However, the minute I turned 25 the universe had a cruel way of making up for lost time. Painful and embarrassing breakouts became a regular occurrence. I’m not talking about your routine blemish that can be easily hidden with a slab of concealer. I mean full-on breakouts. Big, huge, and gross deep-under-your-skin-has-it’s-own-heartbeat type pimples all over my face, neck, and even my back. I went from trying almost every over the counter solution-promising (and expensive) product to mixing up my own DIY concoctions at home and nothing seemed to work – at least not completely.

Had I fallen victim to what is known as adult acne? All I could wonder was why, universe, why would you do this to me?!

As it turns out, the universe had little to do with it. While I have managed to get it under wraps even just a little bit, I’m still left wondering why this all happens to us women. Aren’t there a million other things we’d rather do with our time, money, and thoughts? I, for one, sure think so.

You may have heard of something called face mapping. The concept derives from the simple notion that what is happening on your face is directly linked to what is going on inside your body.

According to Adina Grigore, author of Skin Cleanse and owner of skincare line SW Basics, notes that there are so many ways that your skin can be affected and it’s not just about the old adage, you are what you eat.

“In order to really understand what’s going on with your skin, you need to look at the whole picture of who you are. Until you tune into you, into what makes your particular body your own, you cannot attribute one blanket cause to your symptoms,” she says in her book Skin Cleanse.

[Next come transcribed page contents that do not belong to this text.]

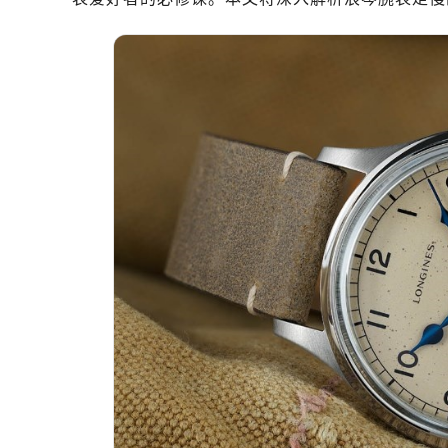
南昌市红谷滩新区红谷中大道998号
济南市历下区经十路11111号华润中
广州市天河区天河路230号万菱汇国
广州市越秀区环市东路371-375号
深圳市罗湖区深南东路5001号华润大
惠州市惠城区江北文昌一路7号华贸大
厦门市思明区湖滨东路95号华润大厦写
福州市鼓楼区五四路128-1号恒力城
成都市锦江区人民东路6号SAC东原中
重庆市江北区观音桥步行街2号融恒时
长沙市芙蓉区定王台街道建湘路393
郑州市二七区铭功路10号华润大厦写字
太原市迎泽区解放路15号亨得利名
沈阳市沈河区中街路137号亨得利名
沈阳市沈河区中街路83号亨得利名
乌鲁木齐市天山区红山路26号时代广场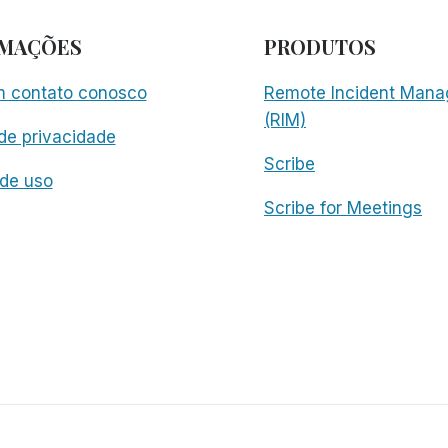
RMAÇÕES
PRODUTOS
m contato conosco
Remote Incident Mana
(RIM)
 de privacidade
Scribe
de uso
Scribe for Meetings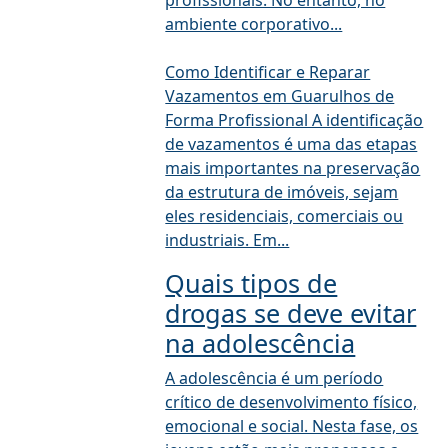
profissionais. No entanto, no
ambiente corporativo...
Como Identificar e Reparar
Vazamentos em Guarulhos de
Forma Profissional A identificação
de vazamentos é uma das etapas
mais importantes na preservação
da estrutura de imóveis, sejam
eles residenciais, comerciais ou
industriais. Em...
Quais tipos de
drogas se deve evitar
na adolescência
A adolescência é um período
crítico de desenvolvimento físico,
emocional e social. Nesta fase, os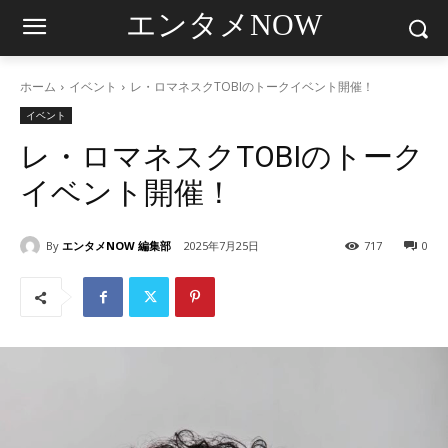
エンタメNOW
ホーム
イベント
レ・ロマネスクTOBIのトークイベント開催！
イベント
レ・ロマネスクTOBIのトーク
イベント開催！
By
エンタメNOW 編集部
2025年7月25日
717
0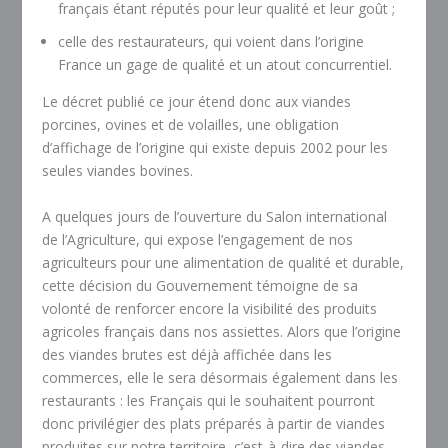
français étant réputés pour leur qualité et leur goût ;
celle des restaurateurs, qui voient dans l’origine
France un gage de qualité et un atout concurrentiel.
Le décret publié ce jour étend donc aux viandes
porcines, ovines et de volailles, une obligation
d’affichage de l’origine qui existe depuis 2002 pour les
seules viandes bovines.
A quelques jours de l’ouverture du Salon international
de l’Agriculture, qui expose l’engagement de nos
agriculteurs pour une alimentation de qualité et durable,
cette décision du Gouvernement témoigne de sa
volonté de renforcer encore la visibilité des produits
agricoles français dans nos assiettes. Alors que l’origine
des viandes brutes est déjà affichée dans les
commerces, elle le sera désormais également dans les
restaurants : les Français qui le souhaitent pourront
donc privilégier des plats préparés à partir de viandes
produites sur notre territoire, c’est-à-dire des viandes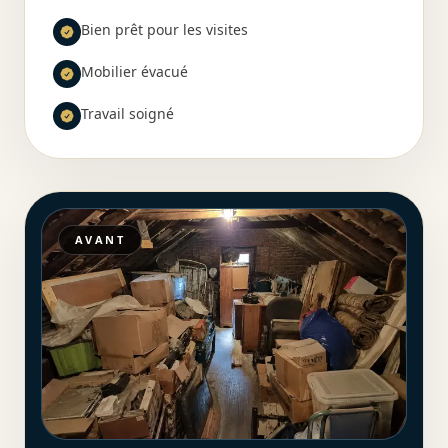
Bien prêt pour les visites
Mobilier évacué
Travail soigné
AVANT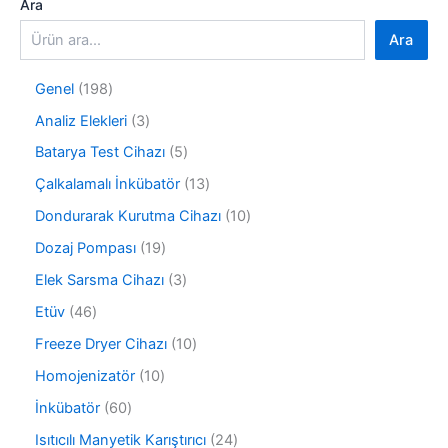
Ara
Ara
1
Genel
198
9
3
Analiz Elekleri
3
8
ü
ü
5
Batarya Test Cihazı
5
r
r
ü
ü
1
Çalkalamalı İnkübatör
13
ü
r
n
3
n
ü
1
Dondurarak Kurutma Cihazı
10
ü
n
0
r
1
Dozaj Pompası
19
ü
ü
9
r
3
Elek Sarsma Cihazı
3
n
ü
ü
ü
r
4
Etüv
46
n
r
ü
6
ü
1
Freeze Dryer Cihazı
10
n
ü
n
0
r
1
Homojenizatör
10
ü
ü
0
r
6
İnkübatör
60
n
ü
ü
0
r
2
Isıtıcılı Manyetik Karıştırıcı
24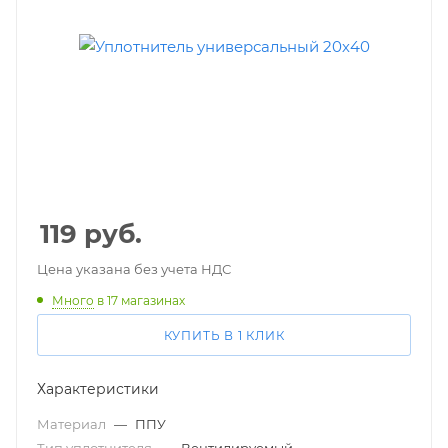
119
руб.
Цена указана без учета НДС
Много
в 17 магазинах
КУПИТЬ В 1 КЛИК
Характеристики
Материал
—
ППУ
Тип уплотнителя
—
Вентилируемый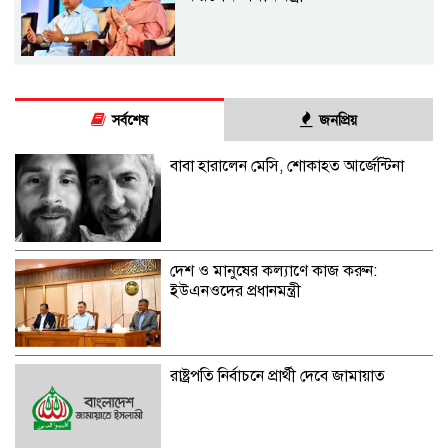
সর্বশেষ
জনপ্রিয়
বাবা হারালেন মেসি, শোকাহত আর্জেন্টিনা
দেশ ও মানুষের কল্যাণে কাজ করুন:
ইউএনওদের প্রধানমন্ত্রী
রাষ্ট্রপতি নির্বাচনে প্রার্থী দেবে জামায়াত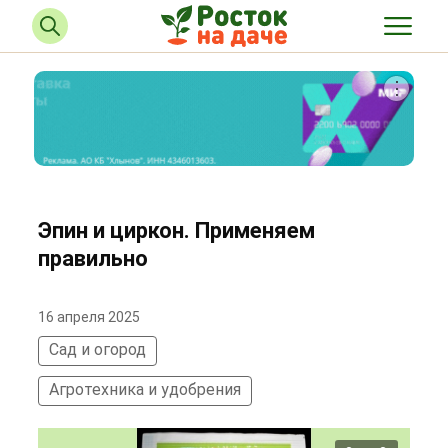
Эпин и циркон. Применяем
правильно
16 апреля 2025
Сад и огород
Агротехника и удобрения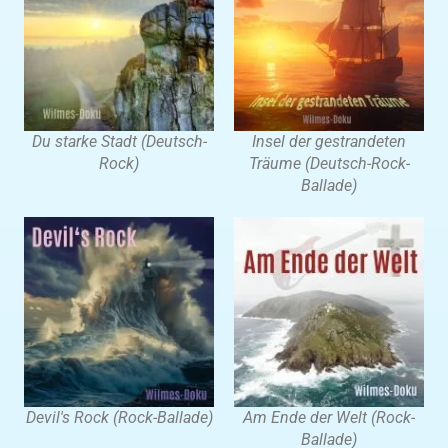
Du starke Stadt (Deutsch-
Insel der gestrandeten
Rock)
Träume (Deutsch-Rock-
Ballade)
Devil's Rock (Rock-Ballade)
Am Ende der Welt (Rock-
Ballade)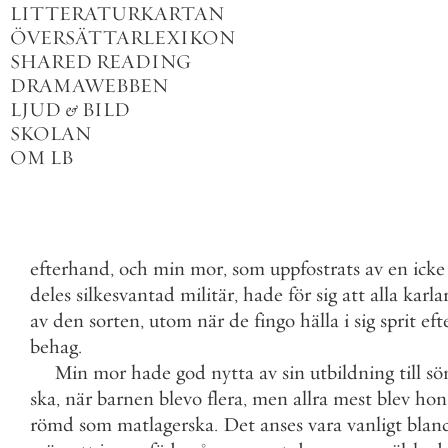
LITTERATURKARTAN
ÖVERSÄTTARLEXIKON
SHARED READING
DRAMAWEBBEN
LJUD
&
BILD
SKOLAN
OM LB
efterhand
,
och
min
mor
,
som
uppfostrats
av
en
icke
deles
silkesvantad
militär
,
hade
för
sig
att
alla
karla
av
den
sorten
,
utom
när
de
fingo
hälla
i
sig
sprit
eft
behag
.
Min
mor
hade
god
nytta
av
sin
utbildning
till
sö
ska
,
när
barnen
blevo
flera
,
men
allra
mest
blev
hon
römd
som
matlagerska
.
Det
anses
vara
vanligt
blan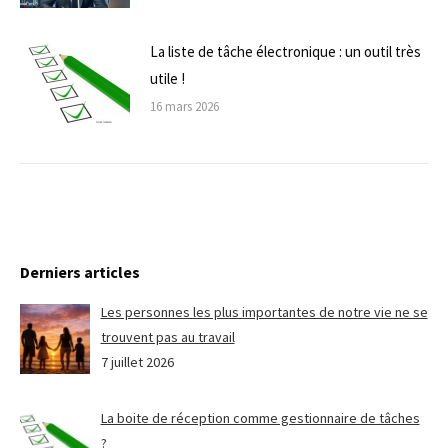
La liste de tâche électronique : un outil très
utile !
16 mars 2026
Derniers articles
Les personnes les plus importantes de notre vie ne se
trouvent pas au travail
7 juillet 2026
La boite de réception comme gestionnaire de tâches
?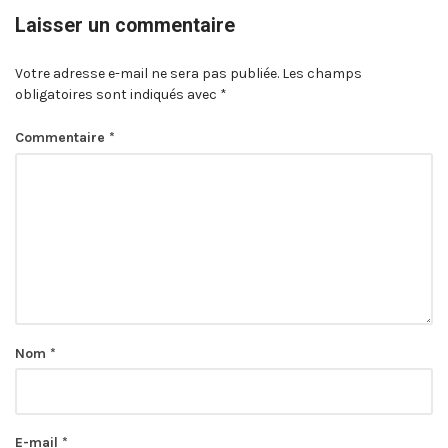
Laisser un commentaire
Votre adresse e-mail ne sera pas publiée.
Les champs
obligatoires sont indiqués avec
*
Commentaire
*
Nom
*
E-mail
*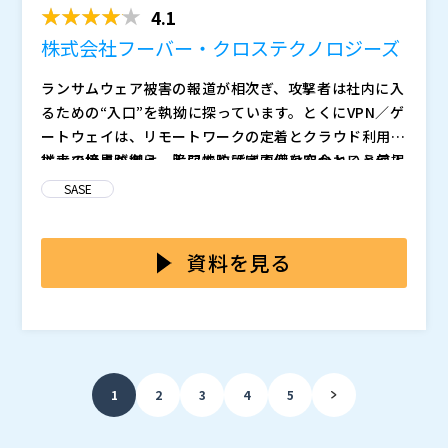
4.1
株式会社フーバー・クロステクノロジーズ
ランサムウェア被害の報道が相次ぎ、攻撃者は社内に入
るための“入口”を執拗に探っています。とくにVPN／ゲ
ートウェイは、リモートワークの定着とクラウド利用の
拡大で接点が増え、脆弱性や設定不備を突かれると侵入
従来の境界防御は、入口で防げば内側は安全という前提
の起点になり得る領域です。さらにSSL-VPNを利用し
で成り立っていました。しかし、リモートワークの普及
SASE
ている企業において、2026年は大手ベンダーのサポー
でどこからでも社内にアクセスできる仕組みが求めら
ト終了が発表されており「延命か置き換えか」を先送り
れ、データの置き場所がオンプレからクラウドに変わっ
本セミナーでは、ランサムウェア被害事例で実際に起き
できない局面に入っています。本セミナーでは、いま何
たことで、守るべき対象とその防御の前提が大きく変わ
た流れを振り返り、侵入される入口の設計、そして侵入
資料を見る
が危なく、どこが狙われやすいのかを整理し、被害を広
っております。攻撃側もAIの進化により、たとえ技術力
を許した場合でも被害を広げないために何を揃えるべき
げないために見直すべきポイントと進め方を分かりやす
のない攻撃者でも簡単に攻撃を行えるようになりまし
かを整理します。具体的には、VPN／ゲートウェイに依
株式会社フーバー・クロステクノロジーズ（
）
く解説します。
た。そうした現状において、もはやVPN型の防御では限
存しやすい接続の考え方を見直し、アクセスの通し方、
Cato Networks株式会社（
）
界を迎えていると言えます。
権限の持たせ方、拠点とリモートの接続設計、監視とロ
株式会社オープンソース活用研究所（
）
グの持ち方を一つの筋道として捉え直します。その上
マジセミ株式会社（
）
1
2
3
4
5
で、SSL-VPN更改を単なる機器入替で終わらせず、拠点
※共催、協賛、協力、講演企業は将来的に追加、削除さ
間ネットワーク（SD-WAN）とリモートアクセス／セキ
れる可能性があります。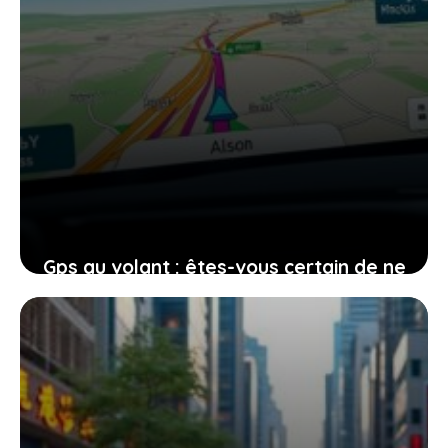
Gps au volant : êtes-vous certain de ne
pas risquer une suspension de permis ?
6 mai 2026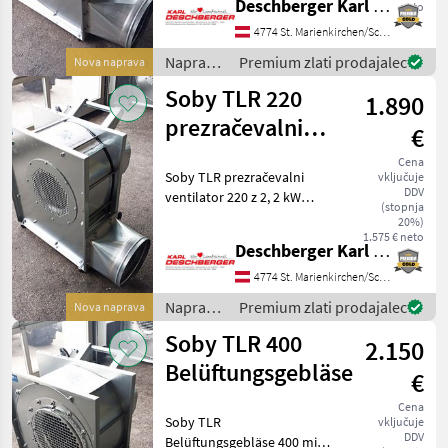
Deschberger Karl Landtechnik GesmbH & Co KG
neto
Handgriff, Ausblasstutzen
Dm 300 mm, Ausführung
4774 St. Marienkirchen/Schärding
verzinkt mit
Naprave
Premium zlati prodajalec
Nova naprava
Motorschutzschalter mit
za
Soby TLR 220
1.890
pretovor
/ Soby
prezračevalni
€
ventilator
Cena
Soby TLR prezračevalni
vključuje
DDV
ventilator 220 z 2, 2 kW
(stopnja
motorjem, enojni dovod,
20%)
mobilni z ročajem, izpušna
1.575 € neto
Deschberger Karl Landtechnik GesmbH & Co KG
šoba Dm 300 mm, izvedba
pocinkano z zaščitnim
4774 St. Marienkirchen/Schärding
stikalom motorja s če
Naprave
Premium zlati prodajalec
Nova naprava
za
Soby TLR 400
2.150
pretovor
/ Soby
Belüftungsgebläse
€
Cena
Soby TLR
vključuje
DDV
Belüftungsgebläse 400 mit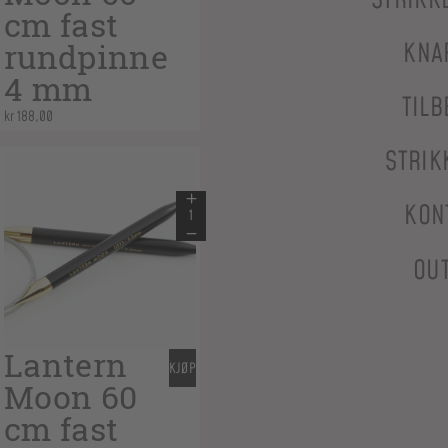
STRIKK
cm fast
rundpinne
KNA
4 mm
TILB
kr
188,00
STRIK
KON
OU
Lantern
KJØP
Moon 60
cm fast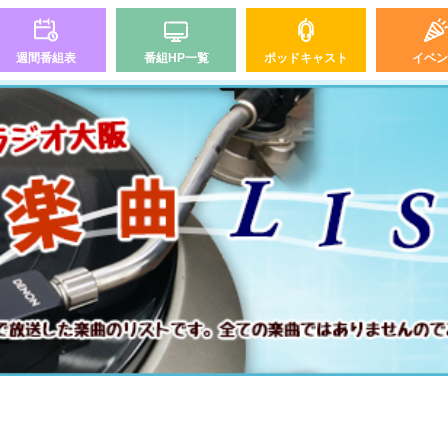
週間番組表
番組HP一覧
ポッドキャスト
イベン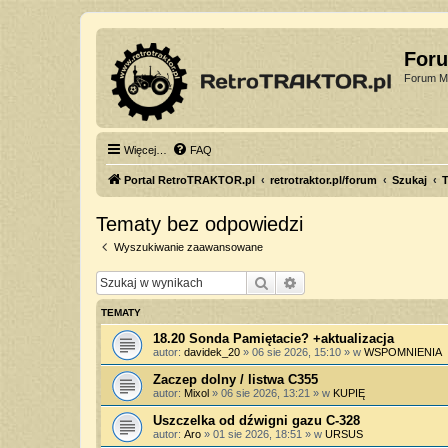
For
Forum Mi
Więcej…
FAQ
Portal RetroTRAKTOR.pl
retrotraktor.pl/forum
Szukaj
T
Tematy bez odpowiedzi
Wyszukiwanie zaawansowane
Szukaj
Wyszukiwanie zaawan
TEMATY
18.20 Sonda Pamiętacie? +aktualizacja
autor:
davidek_20
»
06 sie 2026, 15:10
» w
WSPOMNIENIA
Zaczep dolny / listwa C355
autor:
Mixol
»
06 sie 2026, 13:21
» w
KUPIĘ
Uszczelka od dźwigni gazu C-328
autor:
Aro
»
01 sie 2026, 18:51
» w
URSUS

Grigore looks at what she says are the three main factors that affect the state of your skin: background, lifestyle, and diet. These three things are what make up the “whole picture” of who you are. She’s also a proponent for face mapping, as she shared on her blog.

“People email us all the time asking about very specific break outs and what’s causing them. Usually I’m not a fan of stuff that’s too hippie to explain what’s happening in someone’s system, because it distracts people from what’s really happening (like you eat terribly or you’re so stressed out you barely function). BUT. This face map is awesome, and I think it’s right on.”

Of course, there are many external factors to why you may be breaking out. As Adina points out, diet and stress can play a huge role but I thought, maybe there is a method to all this acne madness. Let’s take look at this face map and see if maybe our bodies could be trying to tell us something.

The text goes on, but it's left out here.